At around 11 a.m., defendant Daniel Eaton, a deputy sheriff for Eau Claire County, responded to a request from dispatch regarding an unidentified man who appeared on a rural farm in Augusta, Wisconsin. The dispatcher relayed information provided by the owner of the farm, who had called 911. Specifically, the dispatcher said that the man arrived in a black car and approached the farmhouse on foot. The man was “acting very strange” and had taken off all his clothes. At the time of the call, it was 19 degrees Fahrenheit. The man was Tyler Meier, but the dispatcher didn’t know his name or that he had contact with the City of Eau Claire Police

Department the previous day. Eaton asked the dispatcher for backup from the Augusta Police Department, stating, “Get somebody out here quick.” Defendant Levi Stumo, an Augusta police officer, responded to the call. The dispatcher informed Stumo that the man was “acting crazy” and did not have any clothes on. Eaton and Stumo met approximately 200 to 300 yards from the farm. Using binoculars, Eaton observed a black car and a man—who was now clothed—by the mailbox. The car had been driven into a snowbank on the side of the road. Neither Eaton nor Stumo recognized the

man and had no prior contacts with him. At Eaton’s request, the dispatcher ran a check on the license plate of the car. The dispatcher told Eaton that the car was owned by Trystan Meier, who was “subject to a 10-0,” meaning that he had a history of violence with law enforcement.1 The dispatcher also “did a run on Tyler Meier.” (The parties don’t cite evidence regarding why the dispatcher researched Tyler Meier, but defendants say it was because records identified him as a driver of the car.) The dispatcher reported that Tyler Meier was on probation and had a “flag for combative.”
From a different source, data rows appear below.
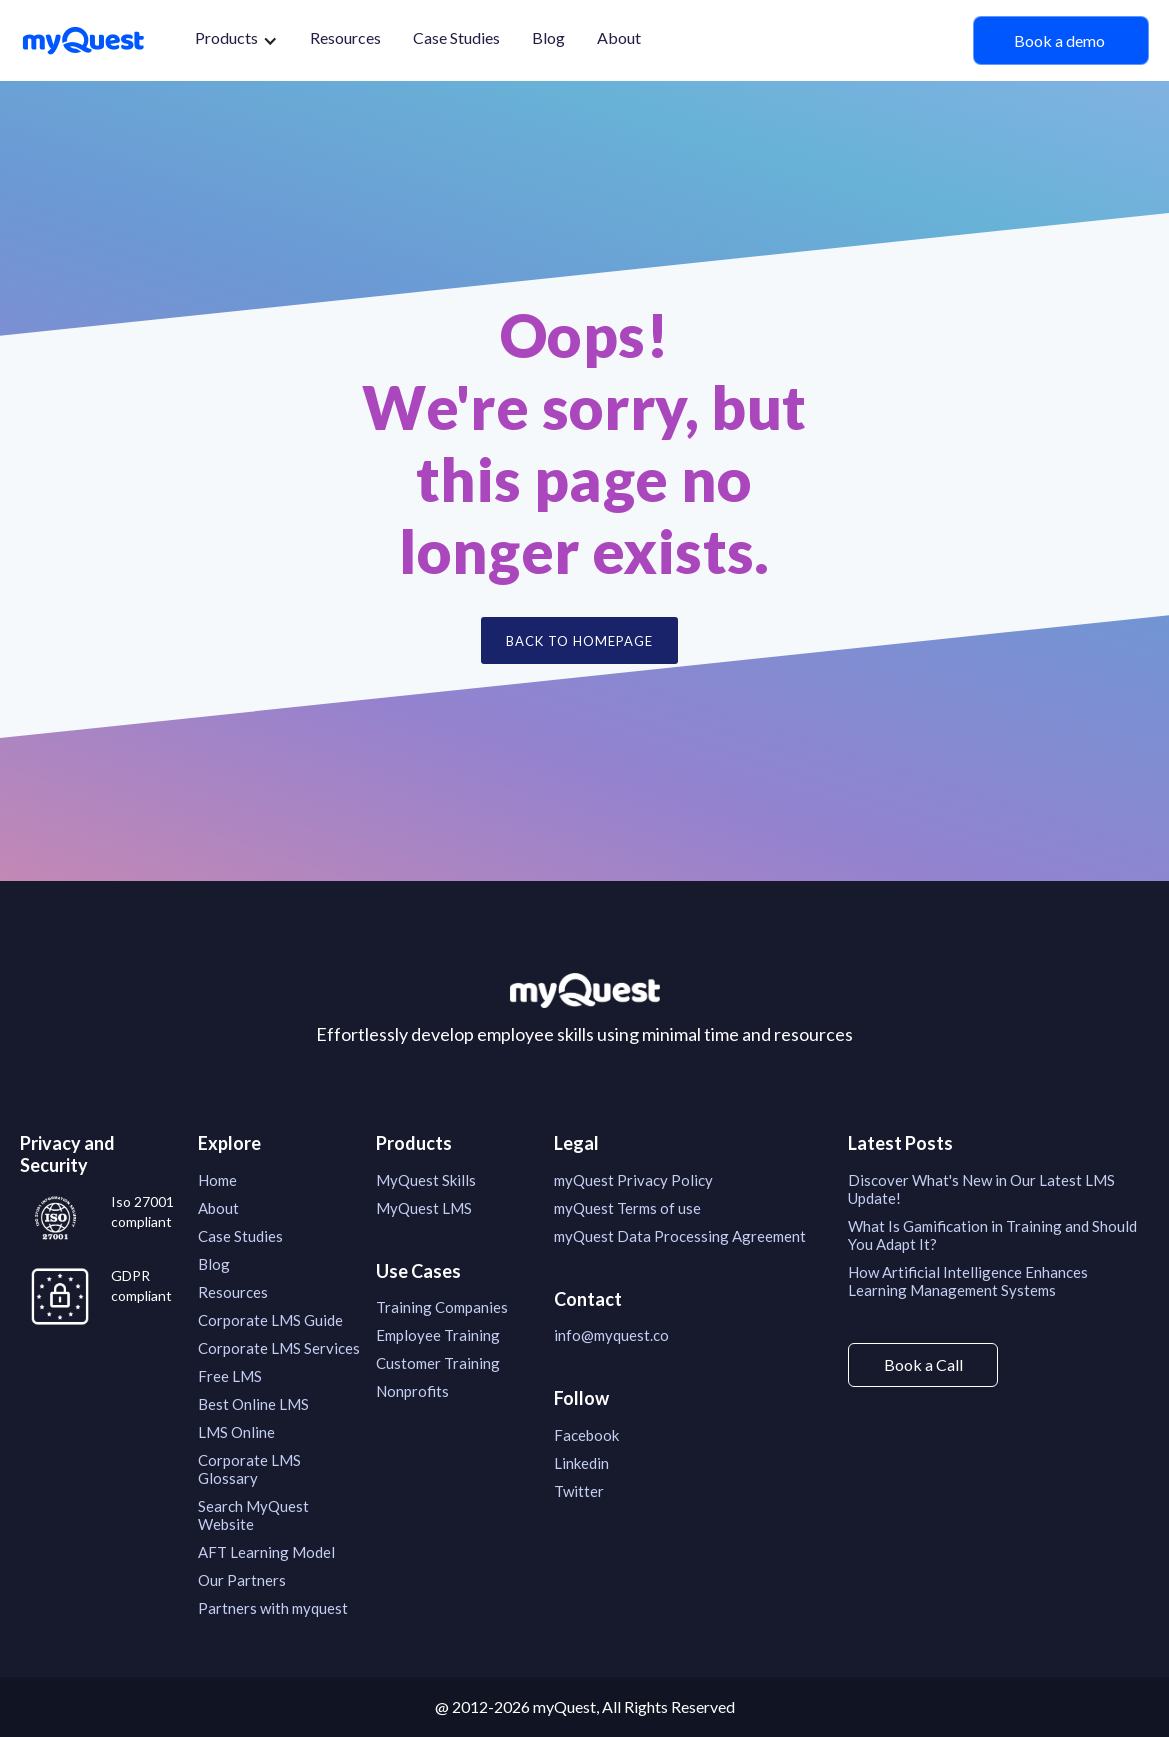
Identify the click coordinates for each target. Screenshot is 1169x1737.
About (619, 37)
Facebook (586, 1435)
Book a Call (923, 1364)
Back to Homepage (579, 641)
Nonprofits (412, 1391)
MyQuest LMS (424, 1208)
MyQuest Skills (426, 1180)
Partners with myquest (273, 1608)
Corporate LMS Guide (270, 1320)
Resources (345, 37)
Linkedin (581, 1463)
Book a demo (1061, 40)
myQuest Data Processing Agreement (680, 1236)
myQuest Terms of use (627, 1208)
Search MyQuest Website (253, 1515)
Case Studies (456, 37)
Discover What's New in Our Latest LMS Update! (981, 1189)
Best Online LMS (253, 1404)
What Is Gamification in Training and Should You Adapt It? (992, 1235)
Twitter (579, 1491)
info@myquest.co (611, 1335)
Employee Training (438, 1335)
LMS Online (236, 1432)
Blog (548, 37)
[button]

Dkt. 37-1 (Trans. 5:25–6:15). Eaton and Stumo parked their squad cars approximately 20 to 25 feet away from Meier. As the officers approached Meier on foot, he began walking down the snow-covered road in the opposite direction. When the officers reached Meier, they spoke to him in a “calm and non-authoritative tone.” Dkt. 85, ¶ 31. They introduced themselves using their first names, asked Meier for his name, and told him they were there to help him.